Jewellery Auction Highlights: The Most Important Sales of 2021


Following an unsuccessful year in 2020, auctioneers and market players had high hopes for 2021. The first auctions at the beginning of the year did not set any records and showed only mild revival in the antique jewellery market with no rapid rise in prices. However, by the close of trading in November and December 2021, auctioneers were happily cracking open the champagne to celebrate excellent results.

Several important historical lots were exhibited at Christie’s and Sotheby’s this year, and collectors have had a good opportunity to replenish their “treasure troves”. In June, through an online auction, Christie’s Paris sold an Art Deco necklace by Jean Fouquet for €980,000 - twice its initial estimated cost. The great French jeweller created this gold and silver aquamarine piece around 1925-1930, when his creative output was at its height. The necklace has become a real “star” at many exhibitions, and photographs of it have been circulated by the world’s biggest catalogues. The “timeless” Art Deco style is still in demand among connoisseurs of jewellery art, so the keen interest in the sale of such a rare lot is easily explained.

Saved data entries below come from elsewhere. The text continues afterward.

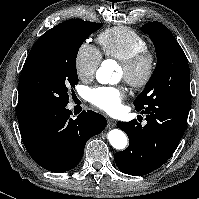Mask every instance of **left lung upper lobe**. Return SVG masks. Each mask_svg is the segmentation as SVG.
I'll list each match as a JSON object with an SVG mask.
<instances>
[{"mask_svg": "<svg viewBox=\"0 0 199 199\" xmlns=\"http://www.w3.org/2000/svg\"><path fill=\"white\" fill-rule=\"evenodd\" d=\"M156 50L157 65L145 89L134 101L136 111L147 113L159 104H174L190 108V70L181 46L160 22L142 26Z\"/></svg>", "mask_w": 199, "mask_h": 199, "instance_id": "5c2ea615", "label": "left lung upper lobe"}]
</instances>
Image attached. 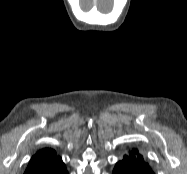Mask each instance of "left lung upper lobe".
<instances>
[{"label": "left lung upper lobe", "instance_id": "1", "mask_svg": "<svg viewBox=\"0 0 187 174\" xmlns=\"http://www.w3.org/2000/svg\"><path fill=\"white\" fill-rule=\"evenodd\" d=\"M119 163L129 168H150L137 149L130 151L128 155L124 156L122 161H119Z\"/></svg>", "mask_w": 187, "mask_h": 174}]
</instances>
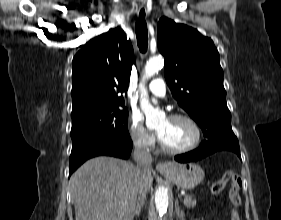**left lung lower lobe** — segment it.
Listing matches in <instances>:
<instances>
[{
	"instance_id": "obj_1",
	"label": "left lung lower lobe",
	"mask_w": 281,
	"mask_h": 220,
	"mask_svg": "<svg viewBox=\"0 0 281 220\" xmlns=\"http://www.w3.org/2000/svg\"><path fill=\"white\" fill-rule=\"evenodd\" d=\"M221 150L235 152L238 157L241 158L238 142L212 143L209 141H204L198 149L182 155H177L175 156V160L181 163L197 161L216 151Z\"/></svg>"
}]
</instances>
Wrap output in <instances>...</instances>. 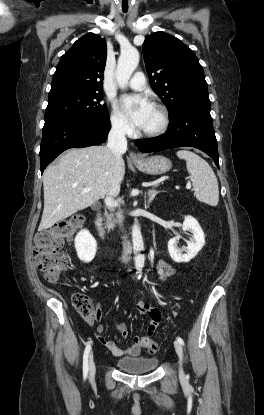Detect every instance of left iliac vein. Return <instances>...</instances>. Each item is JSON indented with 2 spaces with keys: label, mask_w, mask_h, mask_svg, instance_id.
I'll use <instances>...</instances> for the list:
<instances>
[{
  "label": "left iliac vein",
  "mask_w": 264,
  "mask_h": 415,
  "mask_svg": "<svg viewBox=\"0 0 264 415\" xmlns=\"http://www.w3.org/2000/svg\"><path fill=\"white\" fill-rule=\"evenodd\" d=\"M174 347H175V350H176V352H177V354L179 356V359H180L179 376L181 378H184L185 377V374H184V371L182 369V358H183L182 346H181V344L178 341H174Z\"/></svg>",
  "instance_id": "4c4485c4"
}]
</instances>
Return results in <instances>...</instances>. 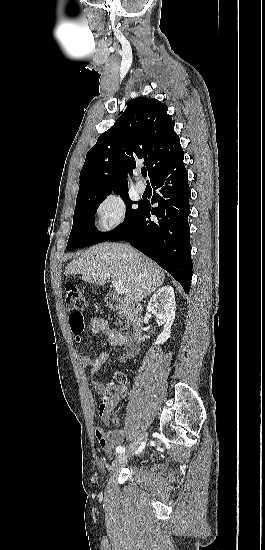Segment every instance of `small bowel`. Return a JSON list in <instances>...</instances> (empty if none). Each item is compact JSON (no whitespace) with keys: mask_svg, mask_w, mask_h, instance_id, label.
<instances>
[{"mask_svg":"<svg viewBox=\"0 0 265 550\" xmlns=\"http://www.w3.org/2000/svg\"><path fill=\"white\" fill-rule=\"evenodd\" d=\"M89 332L94 335H102L109 343L113 345L123 346L127 356H133L137 352V347L133 345V339L130 335L122 333L118 330L111 329L107 323L101 318H92ZM83 331L78 334V337H82ZM110 358V353L104 351L97 357H84L82 358V364L85 368L90 369L93 374H97L103 364ZM94 391L101 394L104 391V384L94 379L93 382ZM90 399L93 400V394L90 393ZM107 413L99 408V417L104 422L107 421ZM95 437L104 451H109L113 445L119 444L124 439V430L122 428L113 429L106 432L101 426H95Z\"/></svg>","mask_w":265,"mask_h":550,"instance_id":"c3829d8e","label":"small bowel"}]
</instances>
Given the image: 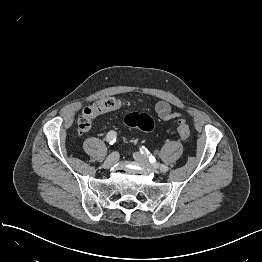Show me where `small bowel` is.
<instances>
[{"label":"small bowel","instance_id":"obj_1","mask_svg":"<svg viewBox=\"0 0 262 262\" xmlns=\"http://www.w3.org/2000/svg\"><path fill=\"white\" fill-rule=\"evenodd\" d=\"M115 99H103L101 101L96 102L95 104L86 107L81 115L82 117H87L90 121L94 119L96 116L111 111L115 108L109 106V103ZM97 108H101V111H98ZM154 110L157 115L163 120H170L179 118L181 115L174 108L164 100H157L154 104ZM90 129V126L86 128L84 131Z\"/></svg>","mask_w":262,"mask_h":262}]
</instances>
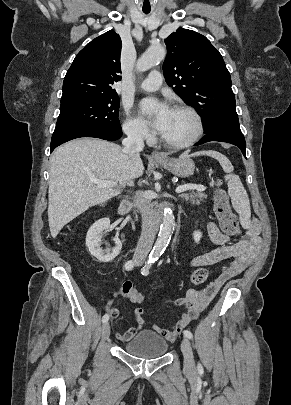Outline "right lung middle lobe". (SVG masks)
<instances>
[{
  "instance_id": "right-lung-middle-lobe-1",
  "label": "right lung middle lobe",
  "mask_w": 291,
  "mask_h": 405,
  "mask_svg": "<svg viewBox=\"0 0 291 405\" xmlns=\"http://www.w3.org/2000/svg\"><path fill=\"white\" fill-rule=\"evenodd\" d=\"M119 105L118 96L62 101L51 144L82 133L120 132Z\"/></svg>"
}]
</instances>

The real highlight of the year was the November sale at Christie’s of unique historical bracelets that belonged to Marie Antoinette (1755-1793), the Queen of France. The bracelets, consisting of 112 diamonds weighing about 150 carats, were presented to the general public ahead of the auction in Geneva at the Four Seasons Hotel, a rare chance for many jewellery lovers to see them in person. As you know, the Queen was a passionate lover of jewellery and, with no expense spared by the French treasury, she acquired these bracelets in 1776 for 250,000 livres - an enormous sum at the time, causing indignation not only among the masses, but also her own family. Ultimately, it was her love of luxury that led Marie-Antoinette to the guillotine and now Christie’s can add the auction to its “chronicle of victories” with another record of CHF 7,459,000.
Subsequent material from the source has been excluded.